Si une enquête au niveau du ministère sera conduite par l’Instance de contrôle général des services publics (ICGSP) et l’Instance de contrôle général des finances (CGF), retour sur les causes réelles et les premières conséquences de cette affaire.

  • Les raisons avancées

la suite après cette publicité

Deux affaires sont à l’origine de cette série de limogeages, selon les raisons avancées par le gouvernement. La première concerne le secrétaire d’État chargé des Mines, Hichem Hmidi, dénoncé pour corruption par un Irakien, intermédiaire dans des opérations d’achat d’engrais phosphatés. Des enregistrements remis à un juge d’instruction confirment l’implication de Hichem Hmidi ainsi que d’autres dirigeants au plus haut niveau du gouvernement.

L’autre affaire, beaucoup plus confuse, porte sur la concession pétrolière de Halk El Menzel, dans les zones côtières de Monastir, et son exploitation par la société Topic, malgré un contrat arrivé à échéance en 2009. Pour justifier sa décision du 31 août, la présidence du gouvernement a ainsi pointé du doigt une malversation. Mais rien n’est moins sûr.

  • L’affaire Halk El Menzel

La concession pour une durée de cinquante ans a été attribuée aux compagnies Elf, OMV et Shell en 1979. Elles la cèdent à la société Topic en 2006, conformément au code des hydrocarbures de 1999. « La qualité médiocre du brut et sa faible quantité (8 millions de barils, soit 2% des réserves nationales) font que le gisement est finalement considéré comme une découverte non exploitable à la commercialisation », précise un spécialiste des hydrocarbures.

Pourtant en reprenant le site, Topic dépose un plan de développement et projette de démarrer l’exploitation en 2013. Personne ne s’y oppose. Seulement, le code des Hydrocarbures de 1999 prévoit des durées de concession de trente ans, et non de cinquante.

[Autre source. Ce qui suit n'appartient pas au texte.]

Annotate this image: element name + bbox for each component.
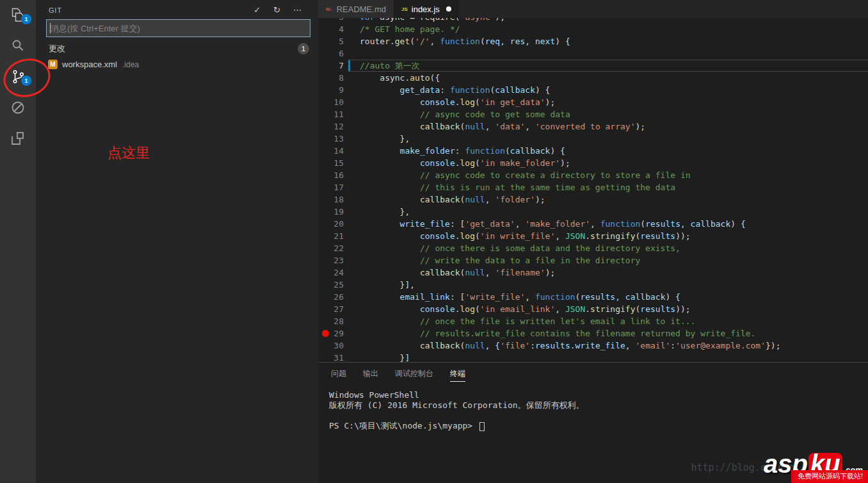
- line-number[interactable]: 17: [318, 181, 344, 193]
- activity-item-source-control[interactable]: 1: [0, 63, 36, 94]
- line-number[interactable]: 6: [318, 47, 344, 60]
- line-number[interactable]: 14: [318, 145, 344, 157]
- code-text: async.auto({: [360, 72, 868, 84]
- code-text: var async = require('async');: [360, 18, 868, 23]
- line-number[interactable]: 24: [318, 266, 344, 279]
- panel-tab[interactable]: 问题: [331, 368, 346, 382]
- commit-button[interactable]: ✓: [253, 5, 261, 15]
- code-line[interactable]: 15 console.log('in make_folder');: [318, 157, 868, 169]
- code-line[interactable]: 24 callback(null, 'filename');: [318, 266, 868, 279]
- code-line[interactable]: 13 },: [318, 133, 868, 145]
- line-number[interactable]: 18: [318, 193, 344, 206]
- line-number[interactable]: 3: [318, 18, 344, 23]
- scm-title: GIT: [49, 6, 253, 14]
- activity-item-search[interactable]: [0, 32, 36, 63]
- code-line[interactable]: 26 email_link: ['write_file', function(r…: [318, 291, 868, 303]
- line-number[interactable]: 20: [318, 218, 344, 230]
- code-text: callback(null, 'folder');: [360, 193, 868, 206]
- code-text: },: [360, 206, 868, 218]
- code-line[interactable]: 20 write_file: ['get_data', 'make_folder…: [318, 218, 868, 230]
- code-line[interactable]: 4/* GET home page. */: [318, 23, 868, 35]
- line-number[interactable]: 12: [318, 120, 344, 133]
- line-number[interactable]: 28: [318, 315, 344, 327]
- code-line[interactable]: 17 // this is run at the same time as ge…: [318, 181, 868, 193]
- editor-group: M↓ README.md JS index.js 3var async = re…: [318, 0, 868, 483]
- refresh-button[interactable]: ↻: [273, 5, 280, 15]
- panel-tab[interactable]: 调试控制台: [395, 368, 433, 382]
- more-actions-button[interactable]: ⋯: [293, 5, 301, 15]
- code-line[interactable]: 18 callback(null, 'folder');: [318, 193, 868, 206]
- code-text: callback(null, {'file':results.write_fil…: [360, 340, 868, 352]
- code-line[interactable]: 5router.get('/', function(req, res, next…: [318, 35, 868, 47]
- panel-tab[interactable]: 终端: [450, 368, 465, 382]
- code-line[interactable]: 6: [318, 47, 868, 60]
- line-number[interactable]: 8: [318, 72, 344, 84]
- code-text: // async code to get some data: [360, 108, 868, 120]
- unsaved-changes-dot[interactable]: [446, 6, 451, 12]
- code-line[interactable]: 21 console.log('in write_file', JSON.str…: [318, 230, 868, 242]
- code-line[interactable]: 9 get_data: function(callback) {: [318, 84, 868, 96]
- activity-item-debug[interactable]: [0, 94, 36, 124]
- line-number[interactable]: 4: [318, 23, 344, 35]
- code-text: // results.write_file contains the filen…: [360, 327, 868, 340]
- code-text: }]: [360, 352, 868, 362]
- line-number[interactable]: 22: [318, 242, 344, 254]
- code-line[interactable]: 14 make_folder: function(callback) {: [318, 145, 868, 157]
- line-number[interactable]: 19: [318, 206, 344, 218]
- changed-file-row[interactable]: M workspace.xml .idea: [36, 58, 318, 71]
- line-number[interactable]: 25: [318, 279, 344, 291]
- line-number[interactable]: 11: [318, 108, 344, 120]
- code-line[interactable]: 3var async = require('async');: [318, 18, 868, 23]
- code-line[interactable]: 27 console.log('in email_link', JSON.str…: [318, 303, 868, 315]
- activity-item-extensions[interactable]: [0, 124, 36, 155]
- tab-label: index.js: [412, 4, 440, 14]
- code-text: // once there is some data and the direc…: [360, 242, 868, 254]
- line-number[interactable]: 7: [318, 60, 344, 72]
- code-text: router.get('/', function(req, res, next)…: [360, 35, 868, 47]
- line-number[interactable]: 16: [318, 169, 344, 181]
- code-line[interactable]: 7//auto 第一次: [318, 60, 868, 72]
- line-number[interactable]: 30: [318, 340, 344, 352]
- code-line[interactable]: 29 // results.write_file contains the fi…: [318, 327, 868, 340]
- code-text: }],: [360, 279, 868, 291]
- line-number[interactable]: 9: [318, 84, 344, 96]
- line-number[interactable]: 23: [318, 254, 344, 266]
- terminal-cursor: [479, 422, 485, 431]
- code-line[interactable]: 8 async.auto({: [318, 72, 868, 84]
- search-icon: [10, 38, 26, 57]
- panel-tab[interactable]: 输出: [363, 368, 378, 382]
- line-number[interactable]: 5: [318, 35, 344, 47]
- line-number[interactable]: 27: [318, 303, 344, 315]
- line-number[interactable]: 13: [318, 133, 344, 145]
- breakpoint-dot[interactable]: [322, 330, 329, 337]
- tab-readme-md[interactable]: M↓ README.md: [318, 0, 394, 18]
- line-number[interactable]: 26: [318, 291, 344, 303]
- line-number[interactable]: 10: [318, 96, 344, 108]
- code-editor[interactable]: 3var async = require('async');4/* GET ho…: [318, 18, 868, 362]
- line-number[interactable]: 21: [318, 230, 344, 242]
- changes-section-header[interactable]: 更改 1: [36, 37, 318, 58]
- line-number[interactable]: 31: [318, 352, 344, 362]
- tab-index-js[interactable]: JS index.js: [394, 0, 459, 18]
- code-line[interactable]: 19 },: [318, 206, 868, 218]
- code-line[interactable]: 12 callback(null, 'data', 'converted to …: [318, 120, 868, 133]
- code-line[interactable]: 11 // async code to get some data: [318, 108, 868, 120]
- git-modified-line-indicator: [348, 60, 350, 71]
- code-line[interactable]: 16 // async code to create a directory t…: [318, 169, 868, 181]
- tab-label: README.md: [337, 4, 386, 14]
- code-line[interactable]: 30 callback(null, {'file':results.write_…: [318, 340, 868, 352]
- code-text: get_data: function(callback) {: [360, 84, 868, 96]
- code-line[interactable]: 28 // once the file is written let's ema…: [318, 315, 868, 327]
- code-text: /* GET home page. */: [360, 23, 868, 35]
- commit-message-input[interactable]: [46, 19, 310, 37]
- line-number[interactable]: 15: [318, 157, 344, 169]
- code-line[interactable]: 23 // write the data to a file in the di…: [318, 254, 868, 266]
- changed-file-path: .idea: [122, 60, 139, 69]
- code-line[interactable]: 10 console.log('in get_data');: [318, 96, 868, 108]
- code-text: // async code to create a directory to s…: [360, 169, 868, 181]
- activity-item-explorer[interactable]: 1: [0, 1, 36, 32]
- code-text: //auto 第一次: [360, 60, 868, 72]
- code-line[interactable]: 22 // once there is some data and the di…: [318, 242, 868, 254]
- code-line[interactable]: 25 }],: [318, 279, 868, 291]
- code-line[interactable]: 31 }]: [318, 352, 868, 362]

Le comité consultatif des hydrocarbures au ministère de l’Énergie avait lancé deux consultations en 2011 sur ce point litigieux. Selon leurs conclusions, le contrat de concession de Halk El Menzel courait jusqu’en 2029.

la suite après cette publicité

La présidence du gouvernement et les services concernés en avaient été avisés en 2015. Le gouvernement de Youssef Chahed affirme aujourd’hui être le premier à en relever l’affaire et considère que Topic exploite le champ illégalement, estimant que son contrat a expiré en 2009. Dans ce cas, Topic aurait pu demander, comme l’ont fait d’autres concessionnaires, une prorogation de ce délai de validité.

  • Les discordances

Pourtant le gouvernement Chahed ne pouvait ignorer l’affaire, le projet de Halk El Menzel, évalué à 310 millions de dinars, figurait parmi ceux qu’il avait présentés en 2016 lors de la conférence des investisseurs « Tunisia 2020 ». En juillet 2017, Topic a repris ses travaux sans qu’aucune objection n’ait été émise auprès du ministère ou de la municipalité de Bouficha, dont le champ dépend.

la suite après cette publicité

Le porte-parole du gouvernement, Iyed Dahmani, a également dénoncé l’absence de participation de l’Etap, responsable de la gestion de l’exploration pétrolière et gazière au nom de l’État, à ce projet qu’elle considère comme obligatoire. « L’Entreprise a la latitude de décider que l’exploitation n’est pas suffisamment rentable », précise Kamel Bennaceur, ancien ministre de l’Industrie, de l’Énergie et des Mines. Sur les 59 concessions attribuées depuis les années 1950, l’Etap détient des participations dans 35 concessions d’hydrocarbures.

  • Les conséquences

« L’affaire » prend désormais une dimension politique et tient plus de l’instrumentalisation d’un dossier – qui aurait pu relever d’une simple enquête administrative -, que de la malversation. Mais à vouloir être le chantre de la lutte contre la corruption, Youssef Chahed fait preuve de peu de discernement et procède à des amalgames précipités.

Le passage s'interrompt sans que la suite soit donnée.